The release of Governor Dayton’s budget produced the expected responses from members of Carver County’s legislative delegation, pointing out the sales tax changes (focused on the tax on clothing over $100 and services) as the main enemy in the proposal.
Interestingly enough, though, both State Senator Julianne Ortman and State Representative Ernie Leidiger took another shot at Democrats over taxes — this time at the federal level.
From Ortman’s January 23, 2013 Capitol Report:
In addition to Governor Dayton’s proposed tax increases, President Obama has two major tax increases that will take even more money out of the pockets of hard-working Minnesotans.
This month, wage earners will notice an increase in the amount that they pay for the federal payroll tax. Since the first of the year, most Minnesotans have already seen this happen on their paychecks.
From Leidiger’s January 28, 2013 e-mail to constituents:
Look at it this way: a hardworking middle class family will not only have diminished take-home pay because of higher social security taxes, but they will also have to dig deeper in their pockets for everyday items and services.

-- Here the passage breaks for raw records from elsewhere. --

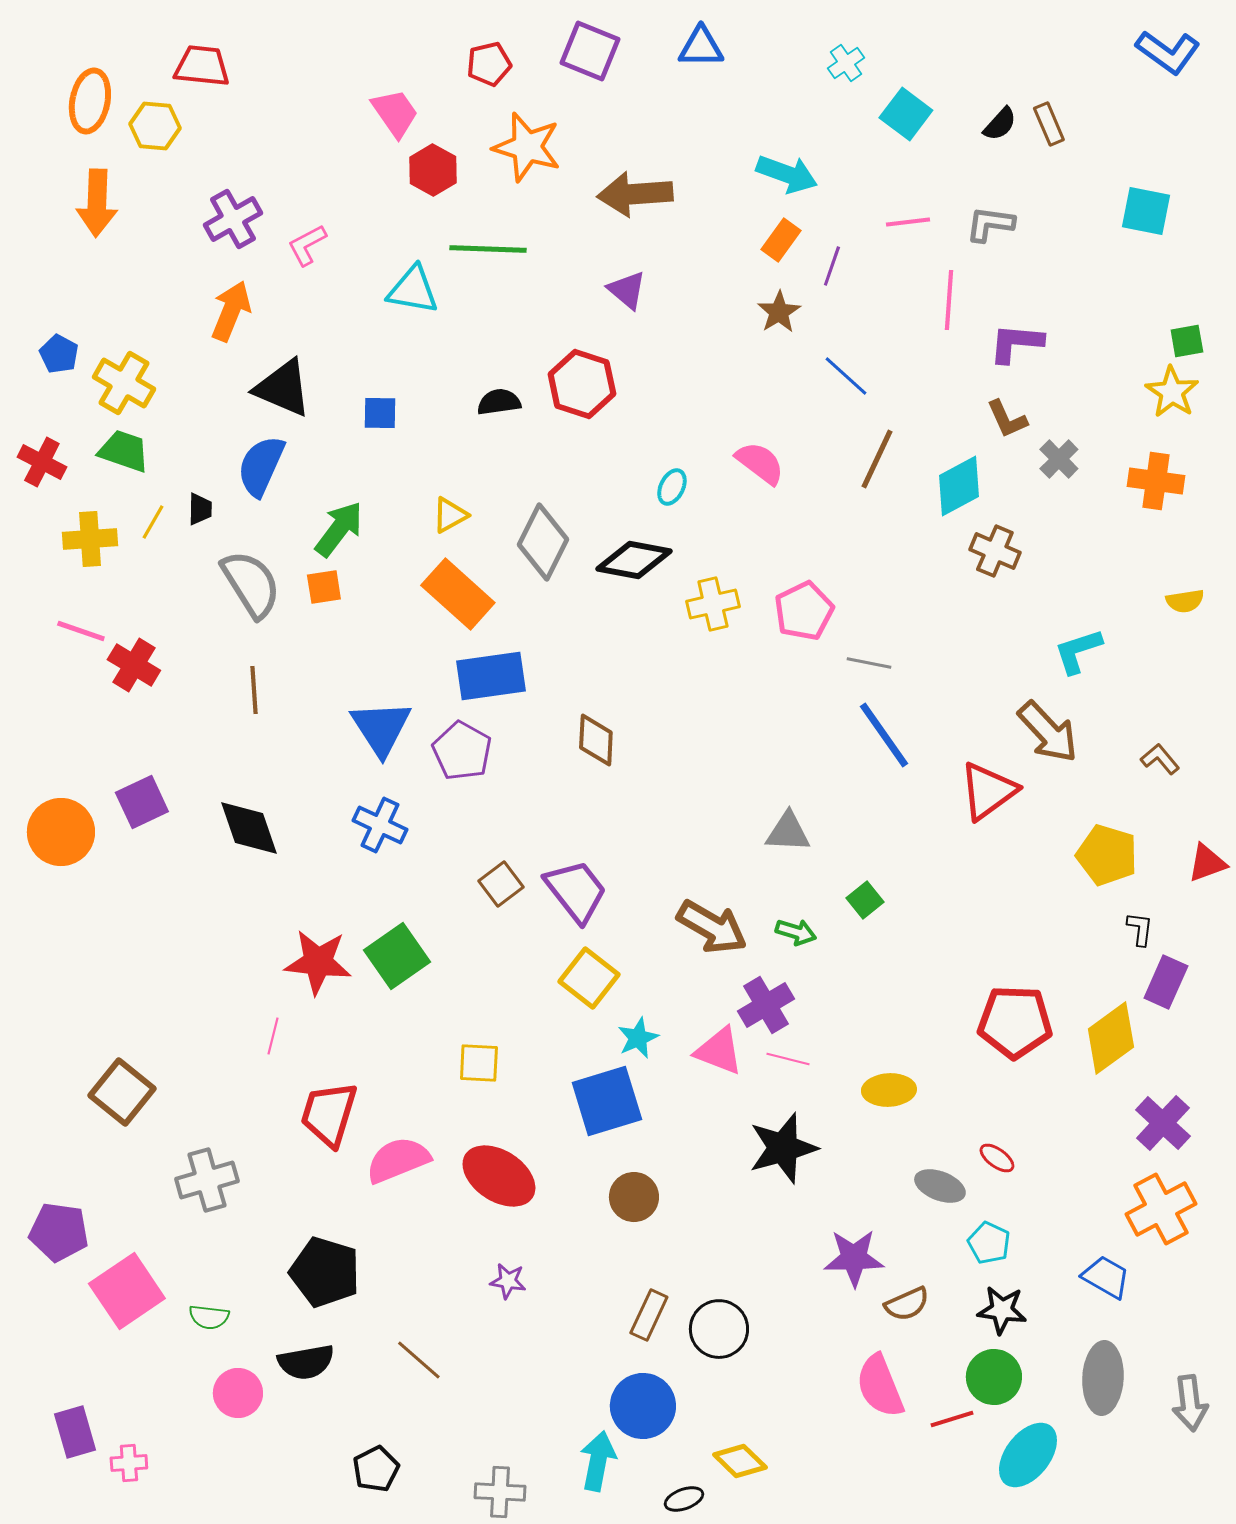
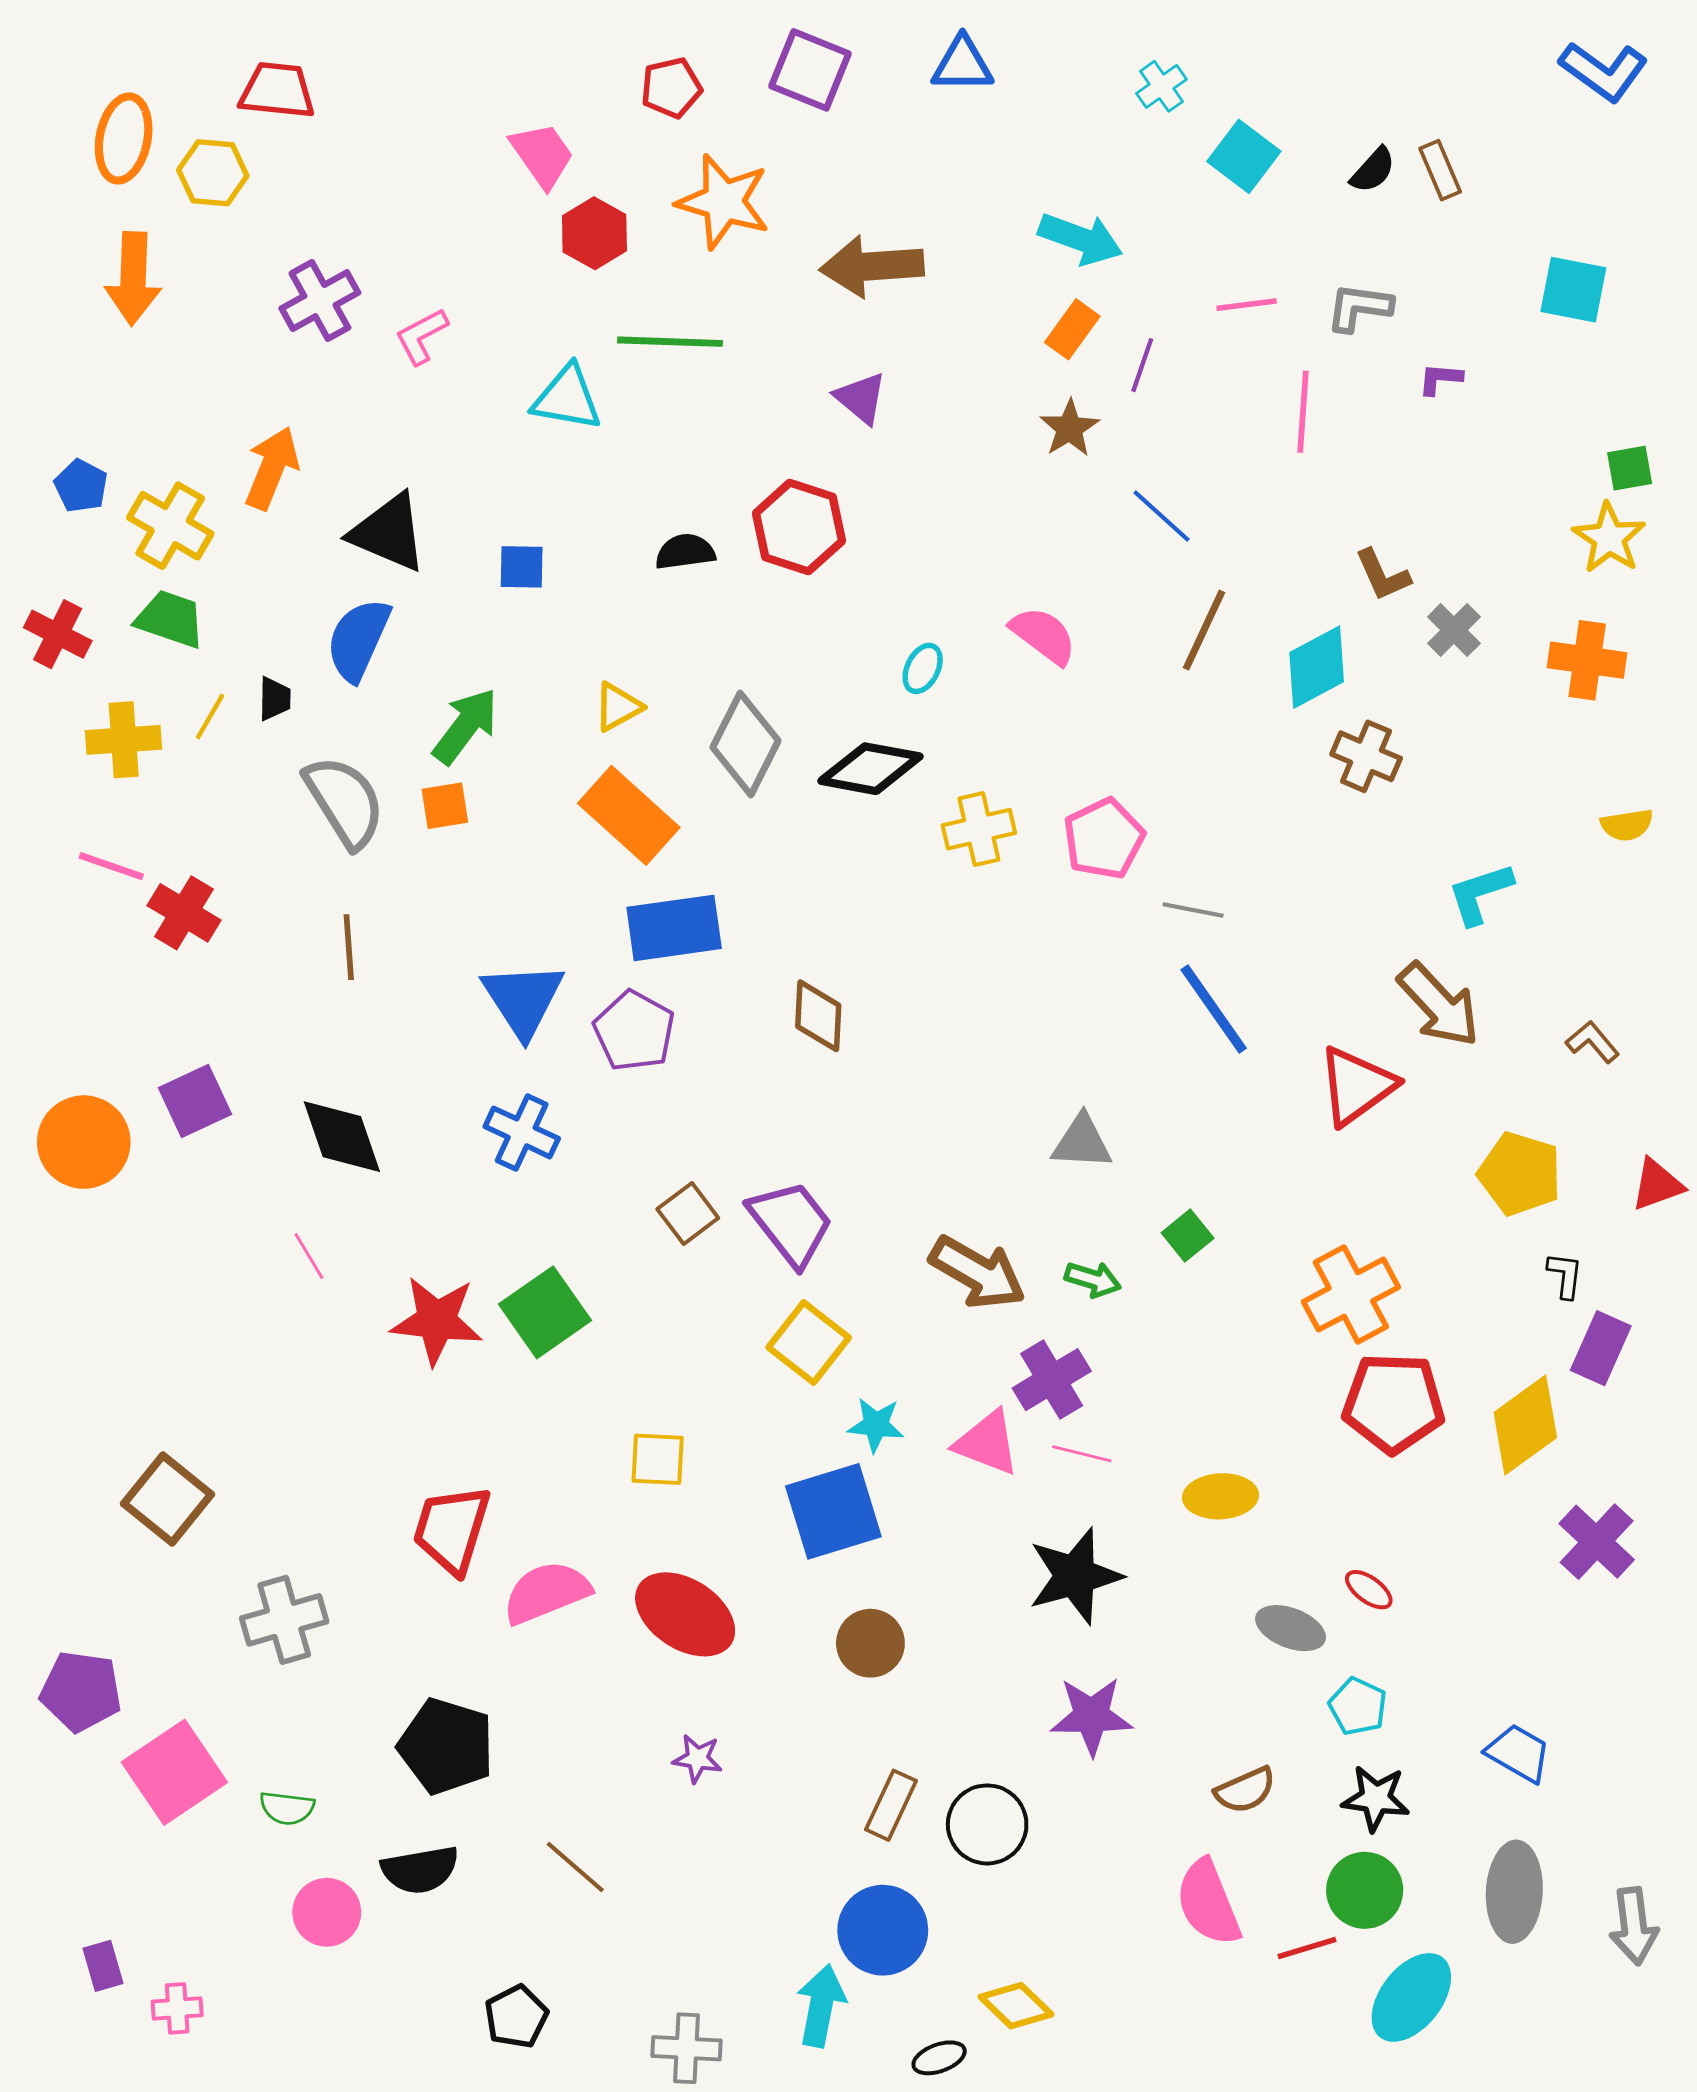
orange arrow: (231, 311) -> (272, 468), moved
purple L-shape: (1016, 343) -> (1440, 379), moved, size x0.6
pink line: (273, 1036) -> (309, 1256), moved, turned -45
cyan star: (638, 1038) -> (876, 1425), turned 30
orange cross: (1161, 1209) -> (1351, 1294), moved
purple star: (854, 1258) -> (1091, 1716), moved
purple rectangle: (75, 1432) -> (103, 1966), size x0.7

Ortman and Leidiger are referring to the expiration of the payroll tax cut on January 1, 2013. This change increased the Social Security payroll tax rate by 2%, back to its statutory rate of 6.2%. The rhetoric of the two legislators — particularly Ortman — might lead you to believe that this tax increase was just another way that so-called tax-and-spend Democrats are out to get the middle class.
Well, that just isn’t so. In fact, when it comes to payroll taxes, Democrats have been the defenders of giving taxpayers a break. The temporary payroll tax cut was passed in the lame-duck session following the 2010 midterm election and was designed to be a one-year only provision, expiring at the start of 2011. Over the objections of his caucus, Republican Speaker of the House John Boehner agreed to another one-year extension in the 2011 showdown over the debt ceiling. And as we approached the fiscal cliff, we should recall that no Republicans were standing up for continuing the extension. Not Boehner. Not Mitch McConnell. Mitt Romney didn’t support extending the payroll tax cut, either.
And while President Barack Obama didn’t make the extension of the payroll tax cut a “must-have” in fiscal cliff negotiations the way he did in 2011, he was forced to scrap plans for an alternative middle- and lower-class tax cut in order to secure the needed Republican votes for passage.
So, let’s recap: Republicans are blaming Barack Obama for adopting the policy they themselves insisted on. Ain’t politics grand?